«Не смей мне мешать», — сказал он ей. Не бабушке и Бруклин — именно ей. Как будто это работа Эллы — следить, чтоб никто не прервал его… что бы это ни было. Монолог, надо полагать.
Забавно, как бежит время, когда кто-то раздумывает, не убить ли ему тебя.
Время растягивается, а мир замедляется. И она застывает только потому, что не в силах пошевелиться.
Не может сбежать.
Не может отобрать у него пистолет.
Все, что она может, — беспомощно наблюдать, как мама ясно дает понять, что угрозы отца ее утомляют.
Он угрожает убить их всех.
Но мама не извиняется, не пытается успокоить его или задобрить, не умоляет папу отпустить девочек, не обещает вести себя хорошо. Она разговаривает таким тоном, который Элле никогда не позволяли. Элла ощущает, как у нее внутри медленно, но неуклонно копится ярость, будто разгорается огонь в духовке.
Как посмела мама выбрать именно этот момент, чтоб бросить ему вызов?
У нее было столько шансов сказать ему нет, она могла просто уйти от него — так почему именно сейчас?
Наконец, папа опускает пистолет, и Бруклин обвисает в руках у Эллы, как марионетка, которой перерезали нитки. Элла испытывает небольшое облегчение, но слишком хорошо понимает, что папе стоит лишь потянуться — и пистолет снова окажется в его руках. К тому же у него на поясе нож. Это просто уловка, не более.
Как всегда, очередная уловка.
Он начинает говорить, и, может быть, — может! — он предложит им выход, слегка приоткроет дверь, и пробившийся свет рассеет кромешный ужас.
Потому что должен ведь существовать какой-то выход из этого положения.
Должен!
А потом ни с того ни с сего ее чертова бестолковая мать набрасывается на отца, как полная идиотка.
Беззвучно. Ни малейшего намека о том, что сейчас произойдет. Папа замолкает на полуслове, и мама хватает его за ноги, опрокидывая навзничь. Он падает в проход между койками, дребезжат занавески, отец пытается схватиться за чей-то пакет с продуктами. Голова с глухим стуком бьется о пол, он теряет ориентацию, и мама седлает его, фиксируя его руки ногами.
— Челси тебе лучше… — рычит он.
Мама хватает что-то с нижней койки, и…
О господи.
Господи.
Она целит в голову, обрушивая на его лоб нечто розоватое. Держит предмет двумя руками и колотит со всей силы, снова и снова — теперь Элле удается разглядеть, чем именно.
Это ящик с косметикой.
Гребаный ящик с косметикой.
Розовый пластик, скругленные края, и вот теперь — кровавые подтеки.
Мать ничего не говорит и вообще не издает ни звука.
В автобусе стоит полная тишина, если не считать хруста пластика, который впечатывается в голову отца. Его голова отскакивает от коврового покрытия. Точно так же было в тот раз с двумя мальчиками в школе, когда у Томаса начался приступ Ярости прямо в кафетерии, — но никто не бежит, чтобы остановить это.
— Что происходит? — глухо спрашивает Бруклин.

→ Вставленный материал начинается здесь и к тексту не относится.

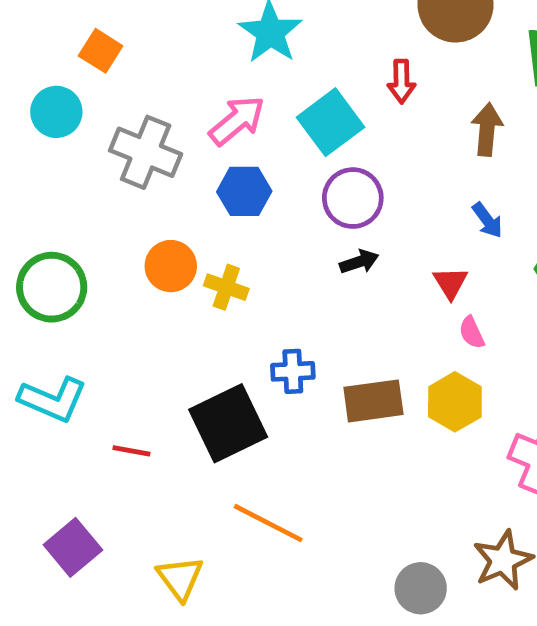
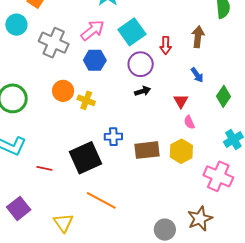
red arrow: (401, 81) -> (166, 45), moved

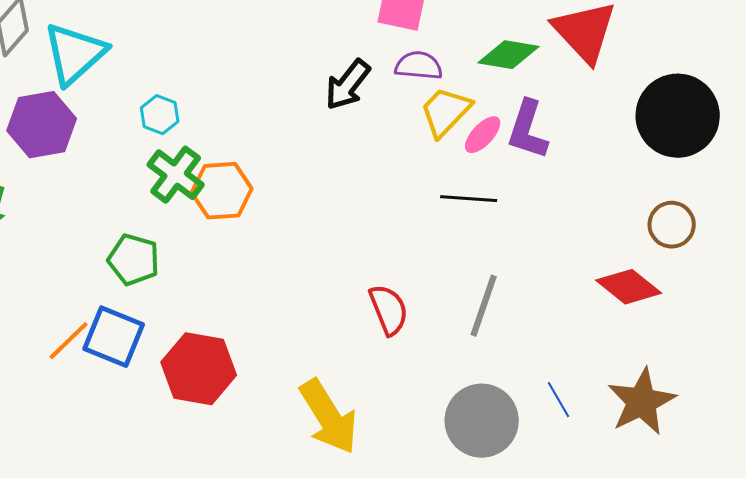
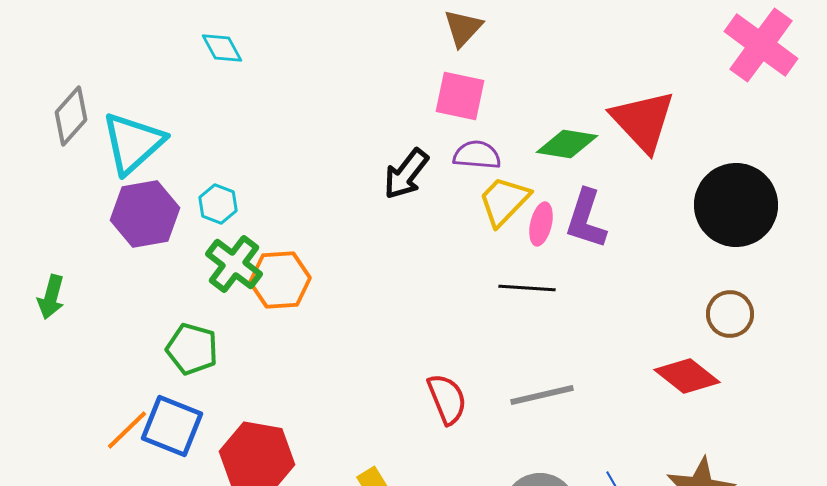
purple hexagon: (42, 125) -> (145, 214), moved
pink ellipse: (483, 135) -> (541, 224), turned -30
gray line: (484, 306) -> (542, 395), turned 58

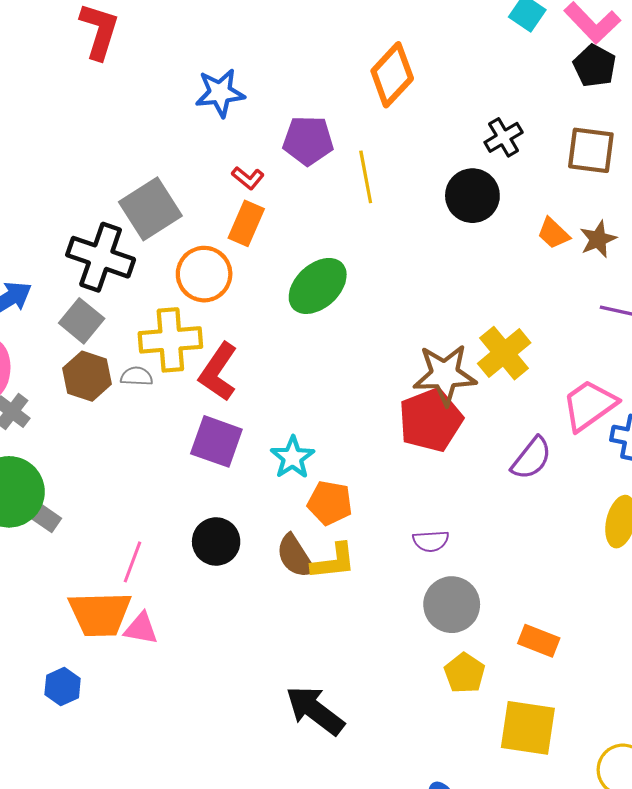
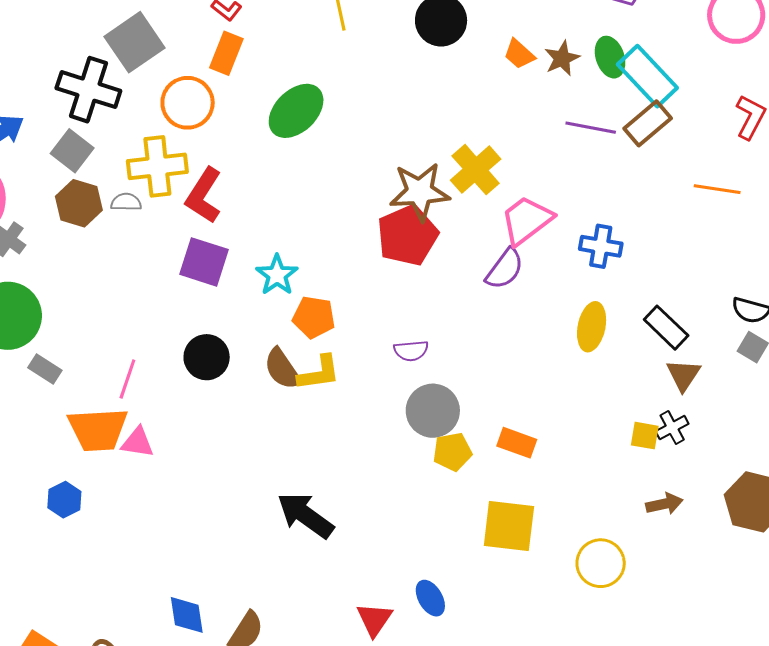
pink trapezoid: (589, 405) -> (526, 220), moved
gray rectangle: (44, 516) -> (45, 369), moved
yellow pentagon: (465, 673) -> (452, 452), moved, turned 30

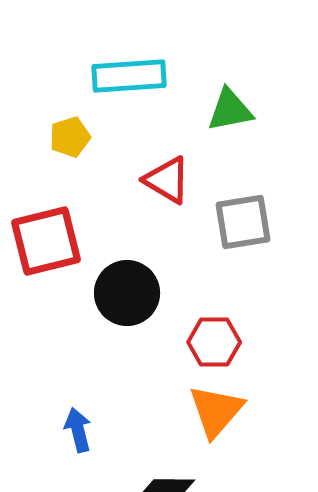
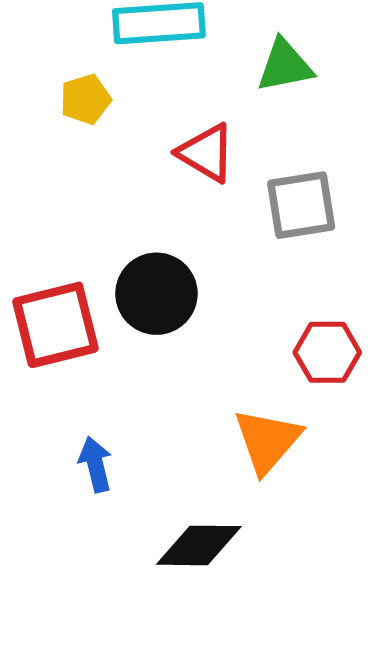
red square: (46, 241) -> (56, 325), moved
red hexagon: (214, 342) -> (327, 352), moved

Пока Элла смотрела, не в силах оторвать взгляд, на этот ужас, ее тело благоразумно прижало Бруклин к боку. Руками она обхватила голову сестры поверх тиары, чтоб та не могла видеть, что происходит.
Элла переводит взгляд на бабушку. Та смотрит на происходящий кошмар как на скучное телешоу: глаза у нее остекленевшие, взгляд плывет, а гладкая загорелая кожа неприятно порозовела.

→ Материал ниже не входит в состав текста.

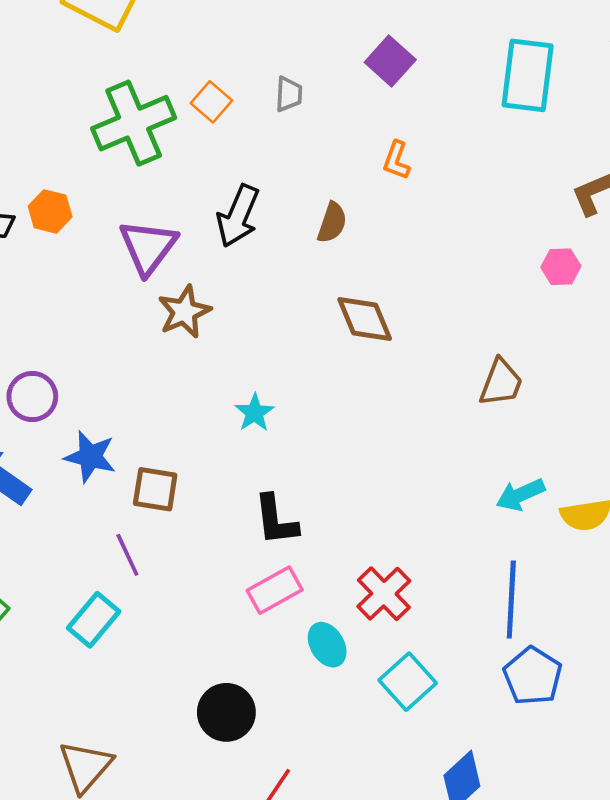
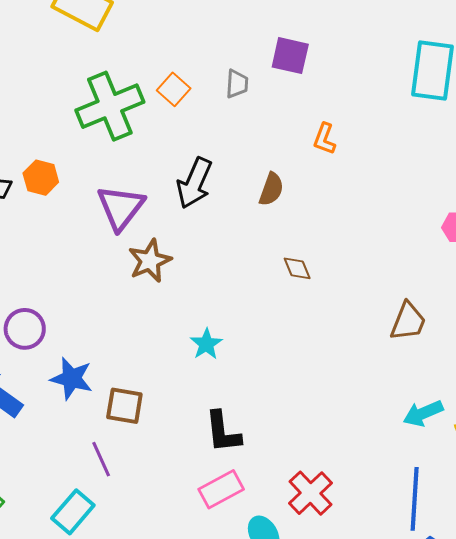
purple square: (390, 61) -> (290, 56), moved, turned -30
brown diamond: (365, 319) -> (297, 268), size x0.6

Высокая температура, сказала она.
Элла качает головой. Нет, это уже чересчур.
Она оглядывается на маму с папой.
Это не… Она…
Не может… его…
…Голова…
Мать молча встает, хотя ее кости хрустят — то ли колени, то ли позвоночник.
Роняет косметичку на грудь отцу.
Папина грудь больше не двигается.
Лицо похоже на смятый вишневый пирог.
Элла отворачивается, чувствуя, как к горлу подступает тошнота.
Внутри все разъедает, словно кислотой.
Кошки миссис Рейли. Дядя Чед.
У нее внутри пустота, которую уже не заполнить.
Она ела суп с Лиэнн и Ривер, и это было много лет назад.
Мама идет к ней, все так же молча, ладони и запястья в крови. Фальшивые брызги на футболке Девицы из Флориды разительно отличаются от настоящих. На секунду Элле кажется, что ее мать, возможно, все еще под влиянием Ярости, что она хочет сделать больно кому-то из них.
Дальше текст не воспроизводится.